Cooking my brand like homemade spaghetti

CJ Taylor · May 7, 2020

Table of contents

  1. Table of contents
  2. Howdy
  3. Throwing spaghetti at the wall
  4. Boiling your noodle
  5. Al dente - bluegrass.dev
  6. Plating my dish
  7. Can we eat now

Howdy

Howdy, folks -

Personal branding isn’t something I’ve thought much about in the past. I’m one that believes consistent actions speak for themselves. But with an upcoming commitment to speak at, it dawned on me that I have no consolidated place for folks to go!


Hope you like the talk and if you want to find out more, check out:


Excellent user experience, right? Not in my mind. I got motivated to create a single place where folks can deep-link to specific events, all the needful call-to-actions, and opportunities to share more on how the presentation came to be and evolved. I was left with an itch in my brain, saying, “figure it out, you’ll thank yourself later!” So, onto ideas, we go!

Throwing spaghetti at the wall

Some call this generating a “word cloud” or “mind mapping” to organically generate a consolidated idea from throwing words out there and connecting them to see what can stick. So, I went about “throwing spaghetti at the wall” to see what would stick.

  • Goal
    • Document what I do and share with others for ease of access and cross-referencing
    • Package it all up in an authentic way
  • About me
    • Jovial
    • Self-driven
    • Coffee for days
    • Lives in Kentucky
    • Writes most, if not all emails with “Howdy,” “Howdy, folks -,” “Cheers,” salutations
    • Gets attributed for being from a big city despite being from “this sticks” of Kentucky
  • About what I do
    • Software Engineering
    • Develops in whatever languages or tools that best fit the problem
    • Critical thinking
    • Self-teaching when I don’t know something

Boiling your noodle

After my ~30 minute exercise to get to the above listing, I wanted to “aim small, miss small.” So, I boiled down what my noodle came up with some word association.

  • About me
    • Kentucky
      • The Bluegrass State
      • Motto: “Unbridled Spirit”
      • Derby => horses => they gallop => in fields
  • About what I do
    • Software Engineering => a field of study
    • Software => Can be open/closed source
    • Develops => To dev or to write code => dev => .dev => a Generic Top Level Domain that exists
    • Language/tool agnostic => multiple “fields” of study (frontend/backend/database/infrastructure/etc.)

My Generated motto: “An unbridled spirit that gallops around the open fields of software.”

Okay, now we’re cooking, a much smaller target!
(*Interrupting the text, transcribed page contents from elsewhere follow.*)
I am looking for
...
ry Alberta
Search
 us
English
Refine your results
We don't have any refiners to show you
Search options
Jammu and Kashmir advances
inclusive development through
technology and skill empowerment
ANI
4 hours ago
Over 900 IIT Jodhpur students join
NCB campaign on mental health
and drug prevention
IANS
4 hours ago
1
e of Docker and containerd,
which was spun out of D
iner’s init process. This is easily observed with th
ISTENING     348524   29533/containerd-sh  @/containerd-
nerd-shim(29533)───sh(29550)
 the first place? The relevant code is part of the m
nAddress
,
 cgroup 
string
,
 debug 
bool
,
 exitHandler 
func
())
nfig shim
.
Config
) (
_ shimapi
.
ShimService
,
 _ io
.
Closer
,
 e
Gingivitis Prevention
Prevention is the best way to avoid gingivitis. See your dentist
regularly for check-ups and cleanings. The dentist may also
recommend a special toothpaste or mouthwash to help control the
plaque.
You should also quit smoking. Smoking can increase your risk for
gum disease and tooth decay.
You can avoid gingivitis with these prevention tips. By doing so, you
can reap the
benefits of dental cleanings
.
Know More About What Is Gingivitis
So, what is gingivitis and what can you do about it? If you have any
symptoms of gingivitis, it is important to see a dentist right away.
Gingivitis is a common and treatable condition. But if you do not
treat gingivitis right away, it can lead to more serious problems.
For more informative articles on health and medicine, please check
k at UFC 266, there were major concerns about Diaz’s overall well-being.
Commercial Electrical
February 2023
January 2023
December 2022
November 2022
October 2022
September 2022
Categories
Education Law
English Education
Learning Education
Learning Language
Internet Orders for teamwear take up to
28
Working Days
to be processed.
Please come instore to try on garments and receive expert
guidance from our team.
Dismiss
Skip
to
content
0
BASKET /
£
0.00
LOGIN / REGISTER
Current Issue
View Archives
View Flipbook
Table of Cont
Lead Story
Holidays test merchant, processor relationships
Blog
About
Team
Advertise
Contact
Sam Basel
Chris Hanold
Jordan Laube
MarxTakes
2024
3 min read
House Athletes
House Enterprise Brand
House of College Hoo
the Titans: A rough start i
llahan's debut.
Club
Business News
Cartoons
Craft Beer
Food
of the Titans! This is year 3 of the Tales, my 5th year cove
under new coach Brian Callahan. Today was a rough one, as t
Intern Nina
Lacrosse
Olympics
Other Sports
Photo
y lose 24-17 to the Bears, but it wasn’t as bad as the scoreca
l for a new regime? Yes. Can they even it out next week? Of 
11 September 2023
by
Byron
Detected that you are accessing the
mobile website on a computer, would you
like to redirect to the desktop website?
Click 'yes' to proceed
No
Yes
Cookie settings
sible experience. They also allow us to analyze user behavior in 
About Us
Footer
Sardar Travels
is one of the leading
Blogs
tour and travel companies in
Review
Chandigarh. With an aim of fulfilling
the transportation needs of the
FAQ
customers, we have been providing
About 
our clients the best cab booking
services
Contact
Off to Namecheap.com, I went searching for various keywords.

Searches:

  • Domain searches:
    • Kentucky software
    • Bourbon and dev
    • bluegrass Fields of software
    • Bluegrass
  • TLDs (Top Level Domains)
    • .xyz
    • .dev
    • .com

Al dente - bluegrass.dev

Where I landed:

bluegrass.dev

So brief, but it seems like it articulates where and what enough to click to find out more.

Bewilder, it was available; I bought the domain on Namecheap.com. Next step hosting. I wanted a quick and easy way to spin up a static site without a concern for cost or configuration. For this, I turned to an old friend, Github Pages.

Plating my dish

Ingredients cooked up, my last step was to plate the dish before serving for consumption.

Goal: Github Pages, update via commit a minimal content focused website.

Seeing as my target was to provide more text-centric content, it felt like a good “documentation” experience would be nice.


Github Pages “Just the docs” Jekyll theme demo: https://pmarsceill.github.io/just-the-docs/


Excitingly enough, Github’s supports the ability to reference a “remote theme”

Following through the steps for establishing a Custom Domain for a Github Pages site, I had this wired up in the basic form in about 20 minutes!